What is the Church?
When you hear the word "church” what is the first picture that pops into your mind? Probably a large building with a steep roof and steeple with a cross on top. But the church is not a building. It is people gathered around their Lord and his saving means of grace. The building is there to keep the people and their Bibles dry and warm in the winter, and cool in the summer. Hopefully its architecture and decor indicate that the focus is not on the building itself. Nor is the main focus even on the people. The focus of the Church is on the Savior.
In the first couple centuries of the New Testament Christian Church, there generally were not church buildings. The Church in many cases was under persecution, and for numerous reasons it was not possible or practical to have church buildings. Congregations met for worship outside, or wherever they could line up a meeting place, often in the homes of members, or even in the catacombs. We wonder how the Church could function efficiently and grow without buildings. Yet during those first couple centuries the Church grew faster and spread further than any other time in history. The focus of Christ’s Church was on him!
The common Greek word in the New Testament for "church” is "ekklesia.” It means "called out,” and refers to those who have been called out of the unbelieving world into Christ’s Kingdom. We think of the awesome description in 1 Peter 2:9: "But you are a chosen people, a royal priesthood, a holy nation, a people belonging to God, that you may declare the praises of him who called you out of darkness into his wonderful light.”

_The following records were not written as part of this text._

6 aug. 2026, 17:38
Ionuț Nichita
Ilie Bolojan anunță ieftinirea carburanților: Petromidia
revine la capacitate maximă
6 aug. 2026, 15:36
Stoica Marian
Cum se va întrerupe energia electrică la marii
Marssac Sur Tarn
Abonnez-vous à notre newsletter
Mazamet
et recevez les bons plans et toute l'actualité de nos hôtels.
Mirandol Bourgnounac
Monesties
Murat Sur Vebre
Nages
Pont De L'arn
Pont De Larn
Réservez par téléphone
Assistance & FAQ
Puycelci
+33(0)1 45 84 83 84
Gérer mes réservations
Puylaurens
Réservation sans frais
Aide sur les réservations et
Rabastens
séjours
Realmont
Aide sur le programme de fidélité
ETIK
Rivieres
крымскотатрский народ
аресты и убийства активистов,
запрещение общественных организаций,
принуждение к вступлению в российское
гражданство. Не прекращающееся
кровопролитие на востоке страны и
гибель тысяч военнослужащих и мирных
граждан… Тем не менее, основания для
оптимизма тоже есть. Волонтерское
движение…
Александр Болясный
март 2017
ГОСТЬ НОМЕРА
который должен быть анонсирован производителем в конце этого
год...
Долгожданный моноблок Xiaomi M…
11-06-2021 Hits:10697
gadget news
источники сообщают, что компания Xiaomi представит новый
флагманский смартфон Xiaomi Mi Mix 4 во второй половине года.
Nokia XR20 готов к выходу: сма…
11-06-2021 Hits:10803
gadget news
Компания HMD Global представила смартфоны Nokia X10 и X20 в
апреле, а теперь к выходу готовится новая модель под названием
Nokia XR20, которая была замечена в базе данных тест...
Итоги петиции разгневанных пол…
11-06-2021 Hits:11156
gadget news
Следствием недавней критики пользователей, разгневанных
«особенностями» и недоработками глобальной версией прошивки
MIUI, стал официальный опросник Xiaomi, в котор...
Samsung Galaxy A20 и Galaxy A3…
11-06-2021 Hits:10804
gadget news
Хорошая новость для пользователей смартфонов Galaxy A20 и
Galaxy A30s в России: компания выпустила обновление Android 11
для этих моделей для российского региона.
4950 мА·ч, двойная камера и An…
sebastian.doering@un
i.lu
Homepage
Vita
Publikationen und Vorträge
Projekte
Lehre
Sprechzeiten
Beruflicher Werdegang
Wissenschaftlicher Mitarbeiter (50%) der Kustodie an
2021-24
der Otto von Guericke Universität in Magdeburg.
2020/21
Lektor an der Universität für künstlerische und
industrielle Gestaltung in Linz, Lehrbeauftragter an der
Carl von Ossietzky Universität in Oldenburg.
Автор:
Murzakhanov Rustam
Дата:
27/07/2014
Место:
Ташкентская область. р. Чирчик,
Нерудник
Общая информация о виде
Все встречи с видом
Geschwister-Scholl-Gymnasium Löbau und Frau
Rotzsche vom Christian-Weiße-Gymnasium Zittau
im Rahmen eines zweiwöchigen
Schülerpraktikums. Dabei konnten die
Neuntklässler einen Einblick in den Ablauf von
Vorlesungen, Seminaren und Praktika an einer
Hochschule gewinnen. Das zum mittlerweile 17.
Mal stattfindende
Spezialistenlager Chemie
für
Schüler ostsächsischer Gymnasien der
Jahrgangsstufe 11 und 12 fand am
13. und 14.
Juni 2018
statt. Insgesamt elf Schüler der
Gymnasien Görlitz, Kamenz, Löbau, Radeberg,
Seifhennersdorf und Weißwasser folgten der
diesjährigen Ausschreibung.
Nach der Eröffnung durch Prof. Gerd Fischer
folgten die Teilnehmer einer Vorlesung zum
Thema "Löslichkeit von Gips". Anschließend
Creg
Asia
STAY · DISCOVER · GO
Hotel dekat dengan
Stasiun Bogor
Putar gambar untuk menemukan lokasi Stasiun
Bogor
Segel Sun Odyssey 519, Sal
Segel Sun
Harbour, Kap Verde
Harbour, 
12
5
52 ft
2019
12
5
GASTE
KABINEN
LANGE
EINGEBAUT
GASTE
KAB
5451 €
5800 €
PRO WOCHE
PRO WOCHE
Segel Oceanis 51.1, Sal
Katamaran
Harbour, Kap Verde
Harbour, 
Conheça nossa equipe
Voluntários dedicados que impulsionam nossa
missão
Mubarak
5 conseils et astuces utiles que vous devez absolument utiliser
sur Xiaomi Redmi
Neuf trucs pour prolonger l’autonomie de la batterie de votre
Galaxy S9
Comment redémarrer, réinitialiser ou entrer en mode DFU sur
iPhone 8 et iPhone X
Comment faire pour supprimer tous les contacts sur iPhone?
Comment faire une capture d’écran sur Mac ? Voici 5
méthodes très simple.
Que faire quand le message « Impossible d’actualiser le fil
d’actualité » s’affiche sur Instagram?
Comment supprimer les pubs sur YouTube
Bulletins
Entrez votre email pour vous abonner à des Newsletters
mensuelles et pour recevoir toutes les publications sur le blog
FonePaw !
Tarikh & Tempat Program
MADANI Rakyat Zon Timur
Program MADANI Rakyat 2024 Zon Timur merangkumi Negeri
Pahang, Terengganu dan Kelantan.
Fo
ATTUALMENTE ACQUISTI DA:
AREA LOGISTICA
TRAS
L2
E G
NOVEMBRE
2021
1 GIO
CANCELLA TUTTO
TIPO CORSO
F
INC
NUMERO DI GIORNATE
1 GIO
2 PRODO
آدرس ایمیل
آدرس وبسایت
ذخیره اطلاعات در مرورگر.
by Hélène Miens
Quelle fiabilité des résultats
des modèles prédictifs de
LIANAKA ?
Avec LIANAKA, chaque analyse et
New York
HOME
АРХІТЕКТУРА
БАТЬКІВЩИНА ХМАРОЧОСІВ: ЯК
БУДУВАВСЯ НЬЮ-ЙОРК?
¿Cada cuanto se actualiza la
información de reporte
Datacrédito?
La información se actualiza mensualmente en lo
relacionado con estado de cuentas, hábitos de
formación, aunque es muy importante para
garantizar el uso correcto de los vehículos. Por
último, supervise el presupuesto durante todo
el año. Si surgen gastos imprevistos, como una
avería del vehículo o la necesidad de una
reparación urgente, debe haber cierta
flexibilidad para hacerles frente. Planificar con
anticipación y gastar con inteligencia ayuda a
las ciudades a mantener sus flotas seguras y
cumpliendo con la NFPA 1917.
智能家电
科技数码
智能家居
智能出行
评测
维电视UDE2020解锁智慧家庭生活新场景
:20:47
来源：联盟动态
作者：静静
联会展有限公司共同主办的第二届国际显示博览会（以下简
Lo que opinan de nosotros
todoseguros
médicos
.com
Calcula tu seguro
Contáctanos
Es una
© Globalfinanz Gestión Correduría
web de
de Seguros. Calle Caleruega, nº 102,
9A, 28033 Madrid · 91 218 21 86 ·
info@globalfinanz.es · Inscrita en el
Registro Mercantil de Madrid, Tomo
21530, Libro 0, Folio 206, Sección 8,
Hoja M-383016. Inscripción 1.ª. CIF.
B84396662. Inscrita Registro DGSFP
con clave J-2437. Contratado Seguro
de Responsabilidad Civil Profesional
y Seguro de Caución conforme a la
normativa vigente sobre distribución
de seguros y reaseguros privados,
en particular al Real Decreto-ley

Though the Church is not a building, isn’t it fascinating that the Bible often uses the picture of a building to describe the Church, as in Ephesians 2:19-22: "Consequently, you are no longer foreigners and aliens, but fellow citizens with God’s people and members of God’s household, built on the foundation of the apostles and prophets, with Christ Jesus himself as the chief cornerstone. In him the whole building is joined together and rises to become a holy temple in the Lord. And in him you too are being built together to become a dwelling in which God lives by his Spirit.”
It is an exciting time for King of Kings Lutheran Church to watch the walls go up on our new church building on Covenant Dr. We eagerly look forward to having our own building. However, if we are not enough without a church building, we will never be enough with one. We are enough with or without a building because of Christ alone.
As we treasure our church buildings and thank the Lord for the earthly blessings he grants his Church, let us thank him even more for the forgiveness of sins that he speaks to us in those buildings, and the eternal home that he has won for us in heaven.